I have seen the new Bard's Tale game advertised in a couple magazines. I wouldn't mind picking it up once the price drops a bit. Is it as humorous as it promises to be?


----------



## aftermath (Dec 7, 2004)

That's what makes the game. It has a very funny script. And it even has good voicing acting to boot. 

 When i got it, it was 70 bucks.. but i needed a good game.


----------



## Leto (Dec 10, 2004)

Done with Prince of Persia 2.  Now onto Alexandre.


----------



## Sirathiel (Dec 11, 2004)

Well, I'm currently playing 'Enigma'. Ok, just laugh at me and get it over.  

Well, I've got a very shitty graphic chip, so that's practically what limits the games I can play on my laptop.

I've also got Warcraft 3 on my PC. But I've reached a stand-still there quite some time ago. And I just don't want to try that particular nasty level for the umpteenth time...

That leaves me with Enigma which is at least 1 million times better as all those little MS games like Minesweeper (fondly nicknamed Mindsweeper....)


----------



## Arnold J. Rimmer (Dec 11, 2004)

I'm playing Star Wars Galaxies, god help me  No, but seriously I WILL become a Jedi before next Christmas!

Don't find time between SWG and JTL to play much, but when I want a change I have ShenmueII to dabble with.

Has anyone got/played Dead or Alive Ultimate (or Online?) for Xbox?


----------



## Leto (Dec 16, 2004)

Lacedaemonian said:
			
		

> Leto - What is *In Memorium* like?  Is it any good?  Also *Pirates* and *Alexander*, are they any good?  I own all three but have never touched them.


About Alexander, well it's a solid strategy game yet it miss something to be really fun. Some missions are too long without real challenge. Some are incredibly hard. and compared to the last two games I've played, graphically it's very poor. 2D only ! And not such a good use of movie extracts.


----------



## Rane Longfox (Dec 17, 2004)

Ratchet and Clank 3

I love those lil' dudes


----------



## erickad71 (Dec 17, 2004)

Bought a game for myself for christmas.
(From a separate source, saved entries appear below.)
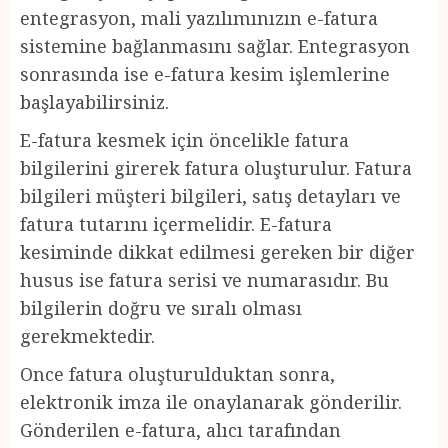
entegrasyon, mali yazılımınızın e-fatura
sistemine bağlanmasını sağlar. Entegrasyon
sonrasında ise e-fatura kesim işlemlerine
başlayabilirsiniz.
E-fatura kesmek için öncelikle fatura
bilgilerini girerek fatura oluşturulur. Fatura
bilgileri müşteri bilgileri, satış detayları ve
fatura tutarını içermelidir. E-fatura
kesiminde dikkat edilmesi gereken bir diğer
husus ise fatura serisi ve numarasıdır. Bu
bilgilerin doğru ve sıralı olması
gerekmektedir.
Once fatura oluşturulduktan sonra,
elektronik imza ile onaylanarak gönderilir.
Gönderilen e-fatura, alıcı tarafından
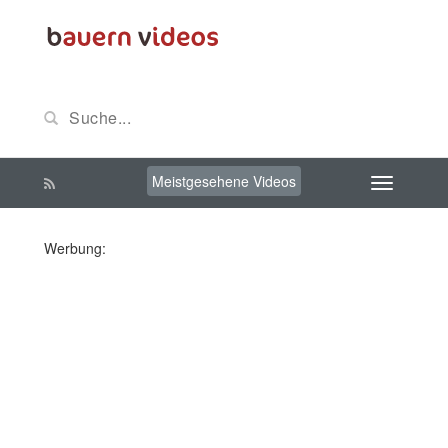
Meistgesehene Videos
Werbung:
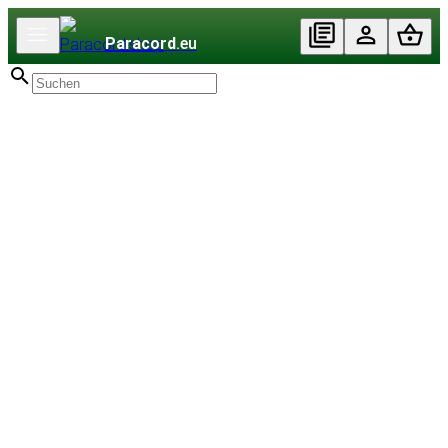
Paracord
.eu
It's Jak3, and I quite like it.


----------



## pearce (Feb 6, 2005)

*Re:  Pirates*

I got Pirates just after Christmas (too late for this thread?) -- it's very much a remake of the earlier versions, but with a lot more oomph -- if you enjoyed those, you'll enjoy this one.

Having said that, it may not appeal to a lot of gamers -- I've seen some very negative reviews on other sites regarding its repitition and lack of scenarios.  I think it could have been a bit mroe beefed up, but it really is a blast, and not just in the nostalgia dept.

But much like CivIII, there's a great cyclopedia that's integrated into the game, and historical info -- not completely accurate as far as the other pirates whose loot you can plunder, but very cinematic.


----------